ACTION ITEM:
For the entries below, the expected answer is the line with "The image size is (1377, 2576).", the line with "What do you see at coordinates (529, 2529)", and every line between them, exactly as written, and nothing more.

Stored items

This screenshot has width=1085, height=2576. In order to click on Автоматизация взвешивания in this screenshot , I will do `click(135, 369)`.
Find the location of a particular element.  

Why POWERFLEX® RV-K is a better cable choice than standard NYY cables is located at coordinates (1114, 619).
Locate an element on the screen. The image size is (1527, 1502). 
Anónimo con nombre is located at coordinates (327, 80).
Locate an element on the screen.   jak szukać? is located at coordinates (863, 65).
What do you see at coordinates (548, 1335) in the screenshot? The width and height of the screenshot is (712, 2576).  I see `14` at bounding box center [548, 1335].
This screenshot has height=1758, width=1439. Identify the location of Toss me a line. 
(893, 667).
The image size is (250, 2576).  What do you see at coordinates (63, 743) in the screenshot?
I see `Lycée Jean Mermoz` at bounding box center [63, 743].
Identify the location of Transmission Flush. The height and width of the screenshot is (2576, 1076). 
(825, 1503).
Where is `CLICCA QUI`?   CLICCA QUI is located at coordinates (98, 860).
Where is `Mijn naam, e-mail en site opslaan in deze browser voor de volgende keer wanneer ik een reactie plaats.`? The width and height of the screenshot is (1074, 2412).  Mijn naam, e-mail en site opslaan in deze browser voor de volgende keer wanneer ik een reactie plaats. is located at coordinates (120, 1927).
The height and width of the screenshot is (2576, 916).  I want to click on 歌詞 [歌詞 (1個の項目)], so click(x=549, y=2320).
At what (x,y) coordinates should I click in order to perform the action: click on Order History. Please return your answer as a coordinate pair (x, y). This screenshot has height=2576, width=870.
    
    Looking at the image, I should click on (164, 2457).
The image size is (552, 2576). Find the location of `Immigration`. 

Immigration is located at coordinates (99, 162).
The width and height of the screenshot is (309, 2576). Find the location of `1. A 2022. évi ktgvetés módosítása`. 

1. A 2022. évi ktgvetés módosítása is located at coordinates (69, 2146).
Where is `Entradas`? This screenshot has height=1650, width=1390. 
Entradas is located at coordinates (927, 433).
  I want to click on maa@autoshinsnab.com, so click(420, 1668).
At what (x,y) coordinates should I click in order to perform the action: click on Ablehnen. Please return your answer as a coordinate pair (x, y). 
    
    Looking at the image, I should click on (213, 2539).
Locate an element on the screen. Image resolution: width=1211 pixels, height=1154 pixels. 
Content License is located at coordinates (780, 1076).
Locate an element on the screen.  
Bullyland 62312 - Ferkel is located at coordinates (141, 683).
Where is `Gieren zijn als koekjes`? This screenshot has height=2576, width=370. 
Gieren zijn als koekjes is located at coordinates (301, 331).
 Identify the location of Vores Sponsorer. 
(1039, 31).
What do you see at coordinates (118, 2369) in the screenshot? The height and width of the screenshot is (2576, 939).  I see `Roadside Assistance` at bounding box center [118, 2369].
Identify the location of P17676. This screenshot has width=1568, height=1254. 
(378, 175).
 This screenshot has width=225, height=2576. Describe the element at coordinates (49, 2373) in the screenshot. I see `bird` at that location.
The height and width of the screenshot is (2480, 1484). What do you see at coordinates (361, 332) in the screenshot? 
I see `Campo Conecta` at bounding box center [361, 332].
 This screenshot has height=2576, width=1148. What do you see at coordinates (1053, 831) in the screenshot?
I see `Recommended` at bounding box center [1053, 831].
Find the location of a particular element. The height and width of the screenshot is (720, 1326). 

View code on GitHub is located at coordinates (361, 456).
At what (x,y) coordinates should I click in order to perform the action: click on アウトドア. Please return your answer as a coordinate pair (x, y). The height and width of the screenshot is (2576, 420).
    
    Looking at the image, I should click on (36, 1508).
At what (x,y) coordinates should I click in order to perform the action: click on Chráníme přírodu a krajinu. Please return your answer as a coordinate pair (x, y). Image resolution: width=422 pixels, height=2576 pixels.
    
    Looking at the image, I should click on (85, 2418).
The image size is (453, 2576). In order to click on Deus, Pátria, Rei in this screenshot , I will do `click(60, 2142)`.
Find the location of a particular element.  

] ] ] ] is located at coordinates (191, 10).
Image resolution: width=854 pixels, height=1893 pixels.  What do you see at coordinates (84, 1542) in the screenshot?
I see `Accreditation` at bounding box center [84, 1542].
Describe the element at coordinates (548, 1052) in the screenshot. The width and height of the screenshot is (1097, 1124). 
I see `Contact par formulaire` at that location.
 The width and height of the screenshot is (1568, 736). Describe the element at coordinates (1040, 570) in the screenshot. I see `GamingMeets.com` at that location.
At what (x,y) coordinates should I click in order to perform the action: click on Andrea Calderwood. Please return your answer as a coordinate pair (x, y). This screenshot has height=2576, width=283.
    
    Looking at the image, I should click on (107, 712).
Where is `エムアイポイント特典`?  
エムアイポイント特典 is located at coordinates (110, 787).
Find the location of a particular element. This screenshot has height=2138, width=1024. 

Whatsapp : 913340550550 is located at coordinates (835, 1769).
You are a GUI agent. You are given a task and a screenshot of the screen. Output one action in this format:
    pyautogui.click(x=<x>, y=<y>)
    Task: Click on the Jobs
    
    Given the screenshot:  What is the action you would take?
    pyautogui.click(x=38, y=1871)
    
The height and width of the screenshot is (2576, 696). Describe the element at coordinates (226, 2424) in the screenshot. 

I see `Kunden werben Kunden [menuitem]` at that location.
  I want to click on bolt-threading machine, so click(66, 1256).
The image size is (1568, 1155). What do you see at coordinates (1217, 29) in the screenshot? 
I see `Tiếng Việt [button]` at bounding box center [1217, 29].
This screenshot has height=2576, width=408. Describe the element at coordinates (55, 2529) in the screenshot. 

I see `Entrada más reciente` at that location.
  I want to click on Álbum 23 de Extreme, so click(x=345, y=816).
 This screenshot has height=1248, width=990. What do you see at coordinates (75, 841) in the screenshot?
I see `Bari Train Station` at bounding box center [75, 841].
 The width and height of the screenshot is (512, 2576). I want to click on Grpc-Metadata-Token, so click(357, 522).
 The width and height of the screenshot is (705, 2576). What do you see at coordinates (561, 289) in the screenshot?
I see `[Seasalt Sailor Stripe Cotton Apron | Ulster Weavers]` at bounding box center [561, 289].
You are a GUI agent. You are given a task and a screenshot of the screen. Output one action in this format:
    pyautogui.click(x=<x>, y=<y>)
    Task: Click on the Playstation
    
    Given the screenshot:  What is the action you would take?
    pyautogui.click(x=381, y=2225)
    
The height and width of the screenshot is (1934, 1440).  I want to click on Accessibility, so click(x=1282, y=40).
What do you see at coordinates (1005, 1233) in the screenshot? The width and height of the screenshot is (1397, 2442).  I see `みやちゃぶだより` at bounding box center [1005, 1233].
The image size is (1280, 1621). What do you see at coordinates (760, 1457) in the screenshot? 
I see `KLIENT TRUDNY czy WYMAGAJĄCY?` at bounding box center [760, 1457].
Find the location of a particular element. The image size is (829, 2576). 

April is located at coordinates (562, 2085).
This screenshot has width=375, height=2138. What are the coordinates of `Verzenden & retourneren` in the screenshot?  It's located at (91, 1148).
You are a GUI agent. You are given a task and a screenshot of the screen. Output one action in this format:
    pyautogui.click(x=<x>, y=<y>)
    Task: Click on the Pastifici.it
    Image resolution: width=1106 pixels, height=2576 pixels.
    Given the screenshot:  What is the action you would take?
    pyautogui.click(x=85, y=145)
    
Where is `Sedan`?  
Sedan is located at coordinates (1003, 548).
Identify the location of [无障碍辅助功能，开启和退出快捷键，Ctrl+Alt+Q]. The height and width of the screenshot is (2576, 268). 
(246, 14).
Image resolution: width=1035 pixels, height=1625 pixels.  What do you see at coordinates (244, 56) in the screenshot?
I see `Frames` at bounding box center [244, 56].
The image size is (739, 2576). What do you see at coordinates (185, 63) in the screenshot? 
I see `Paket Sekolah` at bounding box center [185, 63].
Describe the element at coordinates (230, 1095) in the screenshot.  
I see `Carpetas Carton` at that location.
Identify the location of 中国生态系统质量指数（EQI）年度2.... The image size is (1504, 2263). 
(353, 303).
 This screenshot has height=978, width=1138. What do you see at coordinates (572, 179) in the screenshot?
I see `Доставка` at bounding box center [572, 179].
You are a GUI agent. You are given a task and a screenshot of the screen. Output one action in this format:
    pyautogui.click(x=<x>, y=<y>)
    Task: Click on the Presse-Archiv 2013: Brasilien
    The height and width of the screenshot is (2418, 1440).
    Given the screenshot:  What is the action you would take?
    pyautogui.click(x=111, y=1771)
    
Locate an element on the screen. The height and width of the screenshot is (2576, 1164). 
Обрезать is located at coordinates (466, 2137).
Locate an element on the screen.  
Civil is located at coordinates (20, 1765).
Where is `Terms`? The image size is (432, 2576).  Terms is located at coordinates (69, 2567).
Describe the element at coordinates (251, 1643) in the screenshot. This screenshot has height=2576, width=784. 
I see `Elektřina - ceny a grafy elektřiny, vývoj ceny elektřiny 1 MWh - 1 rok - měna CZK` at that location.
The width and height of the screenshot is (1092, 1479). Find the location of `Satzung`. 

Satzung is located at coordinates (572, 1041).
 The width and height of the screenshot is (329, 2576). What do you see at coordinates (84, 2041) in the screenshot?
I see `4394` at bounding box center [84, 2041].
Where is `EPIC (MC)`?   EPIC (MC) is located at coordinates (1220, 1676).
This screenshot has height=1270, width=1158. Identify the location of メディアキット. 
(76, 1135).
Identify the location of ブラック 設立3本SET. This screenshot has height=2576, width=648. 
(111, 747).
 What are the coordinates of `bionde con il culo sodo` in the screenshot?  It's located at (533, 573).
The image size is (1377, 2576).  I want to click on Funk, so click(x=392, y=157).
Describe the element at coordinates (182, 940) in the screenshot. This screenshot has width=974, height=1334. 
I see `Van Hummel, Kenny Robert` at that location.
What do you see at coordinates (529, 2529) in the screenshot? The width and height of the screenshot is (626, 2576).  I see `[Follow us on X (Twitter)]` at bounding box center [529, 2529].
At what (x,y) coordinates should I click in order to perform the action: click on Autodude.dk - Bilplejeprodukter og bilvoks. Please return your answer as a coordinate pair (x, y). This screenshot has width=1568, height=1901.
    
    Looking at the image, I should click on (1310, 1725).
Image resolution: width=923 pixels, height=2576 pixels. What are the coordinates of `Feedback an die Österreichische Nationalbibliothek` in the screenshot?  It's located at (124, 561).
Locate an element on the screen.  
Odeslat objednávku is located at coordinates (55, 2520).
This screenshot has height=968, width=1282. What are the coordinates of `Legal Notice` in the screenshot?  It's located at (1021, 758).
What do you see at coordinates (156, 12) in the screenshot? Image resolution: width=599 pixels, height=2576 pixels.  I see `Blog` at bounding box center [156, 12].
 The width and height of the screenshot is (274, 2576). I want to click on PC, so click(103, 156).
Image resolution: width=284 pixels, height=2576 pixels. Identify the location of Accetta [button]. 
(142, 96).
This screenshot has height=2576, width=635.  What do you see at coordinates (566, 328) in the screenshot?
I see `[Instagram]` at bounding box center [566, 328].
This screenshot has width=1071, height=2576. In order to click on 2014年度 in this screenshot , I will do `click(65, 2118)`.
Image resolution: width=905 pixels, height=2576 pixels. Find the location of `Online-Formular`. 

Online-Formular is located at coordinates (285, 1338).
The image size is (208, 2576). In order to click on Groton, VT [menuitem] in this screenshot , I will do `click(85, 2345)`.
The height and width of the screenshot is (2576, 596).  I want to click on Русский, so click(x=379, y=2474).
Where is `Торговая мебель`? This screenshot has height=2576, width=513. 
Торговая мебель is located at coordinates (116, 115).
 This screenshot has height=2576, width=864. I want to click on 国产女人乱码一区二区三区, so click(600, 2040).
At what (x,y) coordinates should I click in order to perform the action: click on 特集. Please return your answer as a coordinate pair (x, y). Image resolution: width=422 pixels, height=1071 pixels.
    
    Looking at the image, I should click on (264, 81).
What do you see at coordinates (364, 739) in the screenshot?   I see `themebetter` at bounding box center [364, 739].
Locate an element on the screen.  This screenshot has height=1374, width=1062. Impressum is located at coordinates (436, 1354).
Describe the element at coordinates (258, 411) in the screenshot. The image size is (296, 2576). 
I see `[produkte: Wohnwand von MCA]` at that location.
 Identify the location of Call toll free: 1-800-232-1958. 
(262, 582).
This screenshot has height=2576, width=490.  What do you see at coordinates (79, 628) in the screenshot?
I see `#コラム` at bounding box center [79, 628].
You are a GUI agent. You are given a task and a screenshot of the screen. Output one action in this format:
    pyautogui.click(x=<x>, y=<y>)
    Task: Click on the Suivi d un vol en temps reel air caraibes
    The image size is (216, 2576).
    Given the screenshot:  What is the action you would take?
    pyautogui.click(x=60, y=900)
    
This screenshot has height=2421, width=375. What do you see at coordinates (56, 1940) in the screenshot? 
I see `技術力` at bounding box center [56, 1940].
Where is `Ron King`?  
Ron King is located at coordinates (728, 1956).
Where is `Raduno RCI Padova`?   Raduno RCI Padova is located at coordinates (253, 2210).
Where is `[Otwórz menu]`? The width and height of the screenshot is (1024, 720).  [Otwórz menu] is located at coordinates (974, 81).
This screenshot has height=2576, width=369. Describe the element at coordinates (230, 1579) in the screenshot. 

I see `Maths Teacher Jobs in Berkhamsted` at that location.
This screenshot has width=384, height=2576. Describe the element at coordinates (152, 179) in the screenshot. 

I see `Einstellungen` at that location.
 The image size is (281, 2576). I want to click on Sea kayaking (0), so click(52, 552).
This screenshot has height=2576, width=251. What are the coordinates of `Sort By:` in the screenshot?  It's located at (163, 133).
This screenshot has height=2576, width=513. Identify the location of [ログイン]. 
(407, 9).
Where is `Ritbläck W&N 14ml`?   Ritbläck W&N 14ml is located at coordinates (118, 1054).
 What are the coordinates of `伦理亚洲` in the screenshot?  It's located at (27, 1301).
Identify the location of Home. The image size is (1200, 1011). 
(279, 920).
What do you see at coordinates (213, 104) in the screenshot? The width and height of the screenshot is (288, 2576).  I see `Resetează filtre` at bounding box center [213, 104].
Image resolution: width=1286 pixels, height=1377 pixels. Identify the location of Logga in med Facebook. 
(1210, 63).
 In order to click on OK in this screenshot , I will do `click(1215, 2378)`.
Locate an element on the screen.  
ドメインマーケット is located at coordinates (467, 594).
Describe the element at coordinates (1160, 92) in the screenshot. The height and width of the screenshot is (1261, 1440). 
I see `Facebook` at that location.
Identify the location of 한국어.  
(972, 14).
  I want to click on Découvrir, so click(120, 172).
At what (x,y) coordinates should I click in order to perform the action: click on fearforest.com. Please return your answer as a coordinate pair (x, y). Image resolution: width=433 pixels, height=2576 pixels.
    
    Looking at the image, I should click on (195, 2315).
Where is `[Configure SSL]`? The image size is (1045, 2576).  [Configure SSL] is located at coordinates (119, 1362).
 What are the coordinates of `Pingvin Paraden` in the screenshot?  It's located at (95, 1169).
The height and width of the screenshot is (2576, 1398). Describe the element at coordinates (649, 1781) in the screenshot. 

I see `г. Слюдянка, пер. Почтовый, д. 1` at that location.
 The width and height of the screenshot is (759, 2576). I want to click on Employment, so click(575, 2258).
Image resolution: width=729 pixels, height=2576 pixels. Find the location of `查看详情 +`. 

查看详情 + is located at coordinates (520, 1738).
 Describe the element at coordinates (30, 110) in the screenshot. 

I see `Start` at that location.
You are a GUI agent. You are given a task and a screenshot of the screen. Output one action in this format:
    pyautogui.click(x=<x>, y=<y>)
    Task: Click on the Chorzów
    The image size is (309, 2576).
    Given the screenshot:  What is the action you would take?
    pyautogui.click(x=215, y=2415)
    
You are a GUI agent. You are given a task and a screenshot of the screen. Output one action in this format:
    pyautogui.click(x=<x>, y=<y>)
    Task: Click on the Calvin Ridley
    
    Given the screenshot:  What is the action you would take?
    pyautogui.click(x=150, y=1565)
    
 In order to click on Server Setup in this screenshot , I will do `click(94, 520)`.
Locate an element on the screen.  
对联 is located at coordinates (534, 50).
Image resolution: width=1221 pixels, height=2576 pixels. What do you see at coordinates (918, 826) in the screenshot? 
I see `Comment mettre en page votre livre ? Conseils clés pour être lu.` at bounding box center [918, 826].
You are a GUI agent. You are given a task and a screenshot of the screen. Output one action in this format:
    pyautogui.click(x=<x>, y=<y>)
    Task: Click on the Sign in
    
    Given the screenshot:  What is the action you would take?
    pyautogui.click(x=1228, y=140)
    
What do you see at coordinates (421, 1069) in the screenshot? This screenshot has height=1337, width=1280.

WRITTEN RESPONSE:
The image size is (1377, 2576).  I want to click on Funk, so click(x=392, y=157).
Describe the element at coordinates (182, 940) in the screenshot. This screenshot has width=974, height=1334. 
I see `Van Hummel, Kenny Robert` at that location.
What do you see at coordinates (529, 2529) in the screenshot? The width and height of the screenshot is (626, 2576).  I see `[Follow us on X (Twitter)]` at bounding box center [529, 2529].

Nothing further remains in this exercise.